Durante mucho tiempo se dijo que la infanta Cristina era la hija predilecta del Rey. Eran los años en que el descrédito no afectaba a la percepción de la Corona ni se hablaba con rencor de la Transición ni se ponían en duda las instituciones democráticas. La corrupción sedimentaba los vicios de la clase política —la financiación ilegal de los partidos, por ejemplo— sin que la aluminosis de la mediocridad afectara todavía a los pilares de la estructura constitucional. Del tardofranquismo al ingreso en Europa y en la Alianza Atlántica, la imagen del país se transformó a velocidad de vértigo: el cine pop de Almodóvar junto al éxito de las primeras multinacionales y al destape olímpico, que situó a Barcelona en el escaparate de las ciudades cool. Poco después de los Juegos del 92, la Infanta Cristina eligió precisamente la capital catalana para residir. Esta le ofrecía un relativo anonimato, la opción de una vida profesional y la modernidad de una España que se reescribía a sí misma. Se casó con un deportista de elite —el yerno perfecto, llegaron a catalogarlo—, un joven esbelto, competitivo y supuestamente políglota y bien formado, que representaba a la perfección los logros y los anhelos de una sociedad abierta al futuro con optimismo.

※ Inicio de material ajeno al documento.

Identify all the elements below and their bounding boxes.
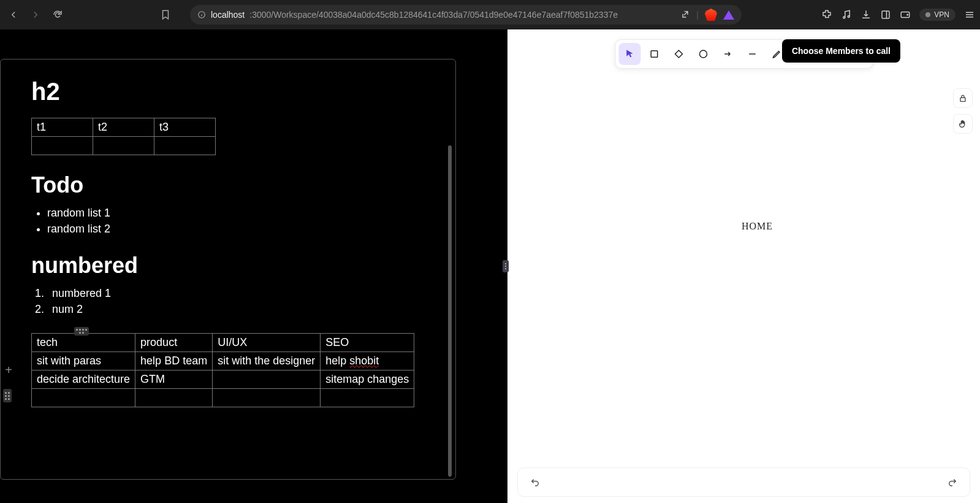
triangle-icon[interactable] bbox=[723, 10, 734, 20]
svg-point-11 bbox=[699, 50, 707, 58]
table-row bbox=[32, 137, 216, 155]
url-path: :3000/Workspace/40038a04a0dc45c8b1284641… bbox=[249, 10, 618, 20]
list-item[interactable]: random list 1 bbox=[47, 207, 425, 220]
drag-handle-row[interactable] bbox=[3, 389, 12, 402]
drag-handle-column[interactable] bbox=[74, 327, 89, 336]
table-cell[interactable]: decide architecture bbox=[32, 371, 135, 389]
table-row bbox=[32, 389, 414, 407]
extension-icon[interactable] bbox=[821, 9, 832, 20]
table-cell[interactable]: sit with paras bbox=[32, 352, 135, 371]
heading-todo[interactable]: Todo bbox=[31, 172, 425, 198]
panel-icon[interactable] bbox=[880, 9, 891, 20]
table-cell[interactable] bbox=[135, 389, 213, 407]
table-2[interactable]: tech product UI/UX SEO sit with paras he… bbox=[31, 333, 414, 407]
vpn-pill[interactable]: VPN bbox=[919, 9, 955, 21]
music-icon[interactable] bbox=[841, 9, 852, 20]
tool-line[interactable] bbox=[741, 43, 763, 65]
browser-chrome: localhost:3000/Workspace/40038a04a0dc45c… bbox=[0, 0, 980, 29]
table-row: tech product UI/UX SEO bbox=[32, 334, 414, 352]
table-1[interactable]: t1 t2 t3 bbox=[31, 118, 216, 155]
vpn-status-dot bbox=[925, 12, 930, 17]
table-cell[interactable] bbox=[32, 137, 93, 155]
brave-shield-icon[interactable] bbox=[705, 9, 717, 21]
canvas-bottom-bar bbox=[517, 467, 970, 497]
nav-back-button[interactable] bbox=[5, 6, 22, 23]
hamburger-icon[interactable] bbox=[964, 9, 975, 20]
svg-point-6 bbox=[907, 14, 908, 15]
table-cell[interactable] bbox=[93, 137, 154, 155]
split-handle[interactable] bbox=[503, 260, 509, 272]
tool-arrow[interactable] bbox=[716, 43, 739, 65]
nav-forward-button[interactable] bbox=[27, 6, 44, 23]
table-cell[interactable]: t2 bbox=[93, 118, 154, 137]
wallet-icon[interactable] bbox=[900, 9, 911, 20]
table-cell[interactable]: product bbox=[135, 334, 213, 352]
list-item[interactable]: num 2 bbox=[47, 303, 425, 316]
heading-h2[interactable]: h2 bbox=[31, 78, 425, 106]
add-row-button[interactable]: + bbox=[3, 365, 14, 376]
list-item[interactable]: random list 2 bbox=[47, 223, 425, 236]
download-icon[interactable] bbox=[860, 9, 872, 20]
editor-content[interactable]: h2 t1 t2 t3 Todo random list 1 random li… bbox=[0, 59, 456, 480]
table-cell[interactable]: sit with the designer bbox=[213, 352, 321, 371]
table-cell[interactable] bbox=[321, 389, 414, 407]
bookmark-icon[interactable] bbox=[157, 6, 174, 23]
table-cell[interactable]: UI/UX bbox=[213, 334, 321, 352]
canvas-text-home[interactable]: HOME bbox=[742, 221, 773, 232]
table-cell[interactable]: GTM bbox=[135, 371, 213, 389]
canvas-side-tools bbox=[953, 88, 973, 134]
spellcheck-underline: shobit bbox=[349, 355, 379, 367]
canvas-drawing-area[interactable] bbox=[507, 29, 691, 121]
scrollbar[interactable] bbox=[448, 145, 452, 477]
svg-rect-3 bbox=[882, 11, 889, 18]
undo-button[interactable] bbox=[526, 474, 544, 491]
table-cell[interactable] bbox=[213, 389, 321, 407]
table-row: t1 t2 t3 bbox=[32, 118, 216, 137]
canvas-pane: Choose Members to call HOME bbox=[507, 29, 980, 503]
svg-point-1 bbox=[843, 17, 845, 18]
table-cell[interactable]: t1 bbox=[32, 118, 93, 137]
lock-icon[interactable] bbox=[953, 88, 973, 108]
table-row: decide architecture GTM sitemap changes bbox=[32, 371, 414, 389]
nav-reload-button[interactable] bbox=[49, 6, 66, 23]
svg-rect-16 bbox=[960, 98, 965, 101]
hand-icon[interactable] bbox=[953, 114, 973, 134]
tool-circle[interactable] bbox=[692, 43, 714, 65]
vpn-label: VPN bbox=[934, 10, 949, 19]
table-cell[interactable]: tech bbox=[32, 334, 135, 352]
table-cell[interactable]: sitemap changes bbox=[321, 371, 414, 389]
table-cell[interactable]: help BD team bbox=[135, 352, 213, 371]
table-row: sit with paras help BD team sit with the… bbox=[32, 352, 414, 371]
redo-button[interactable] bbox=[944, 474, 961, 491]
url-host: localhost bbox=[211, 10, 245, 20]
table-cell[interactable] bbox=[154, 137, 216, 155]
todo-list[interactable]: random list 1 random list 2 bbox=[47, 207, 425, 236]
share-icon[interactable] bbox=[680, 10, 690, 20]
url-bar[interactable]: localhost:3000/Workspace/40038a04a0dc45c… bbox=[190, 5, 742, 25]
svg-point-2 bbox=[848, 16, 850, 18]
numbered-list[interactable]: numbered 1 num 2 bbox=[47, 287, 425, 316]
table-cell[interactable]: help shobit bbox=[321, 352, 414, 371]
table-cell[interactable]: SEO bbox=[321, 334, 414, 352]
choose-members-button[interactable]: Choose Members to call bbox=[782, 39, 900, 63]
heading-numbered[interactable]: numbered bbox=[31, 253, 425, 278]
table-cell[interactable] bbox=[32, 389, 135, 407]
info-icon bbox=[197, 10, 206, 19]
editor-pane: h2 t1 t2 t3 Todo random list 1 random li… bbox=[0, 29, 507, 503]
list-item[interactable]: numbered 1 bbox=[47, 287, 425, 300]
table-cell[interactable] bbox=[213, 371, 321, 389]
table-cell[interactable]: t3 bbox=[154, 118, 216, 137]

Si bien se puede afirmar que la Corona trajo la democracia a España —y que, con la Constitución del 78, la monarquía adoptó la forma del parlamentarismo—, también cabe sostener que, gracias a la boda de Cristina e Iñaki Urdangarin, la Familia Real asumió algunos de los gustos y de los hábitos de ese nuevo país que emergía. Este proceso de modernización no resultaba extraño al resto de casas reales europeas, aunque algunos escépticos arqueasen las cejas. ¿No es acaso el misterio un elemento connatural a los símbolos? En cierto modo sí, al casar el peso de la historia con la necesaria discreción de un poder llamado a ejercer de vínculo entre todos los españoles.

Sumidos en una crisis institucional y económica sin precedentes en el pasado reciente de nuestro país, la traducción mediática del caso Aizoon/Nóos ha somatizado el malestar presente en la sociedad española. De un relato de éxito —que ahora se tilda de ingenuo— hemos pasado a regodearnos en una moción a la totalidad: molestan la Constitución, la Corona, los partidos políticos, Madrid, las autonomías, el euro y todo lo demás. La sentimentalidad española es pródiga en este tipo de bandazos; oscila entre los ideales quijotescos y el áspero suelo de la realidad. Por supuesto, nada ha perjudicado más el prestigio de la jefatura del Estado que las graves sospechas que se ciernen sobre Urdangarin, al igual que nada ha dañado tanto la moral social como la sobredosis de la corrupción política y económica. Pero esto sólo significa lo que significa: que la Justicia realiza con independencia su trabajo; que la transparencia es un requisito fundamental de la democracia contemporánea; y que, llegado el momento, el príncipe Felipe deberá ganarse su lugar, como lo hizo el Rey Juan Carlos en su día. Todo lo demás me parece literatura: ni la Transición fue tal fracaso, ni el Estado de las autonomías ha sido tan mal negocio, ni Aizoon/Nóos va a hundir a la Corona, ni la Constitución obedece a una arquitectura obsoleta. Habrá que depurar lo necesario y reformar lo que sea preciso; algo, por cierto, en lo que han sido especialmente hábiles las distintas monarquías parlamentarias europeas. Pero el hecho de que se haya podido imputar a una infanta y llevarla ante el juez me hace pensar que este no es el país horrible que algunos creen que somos.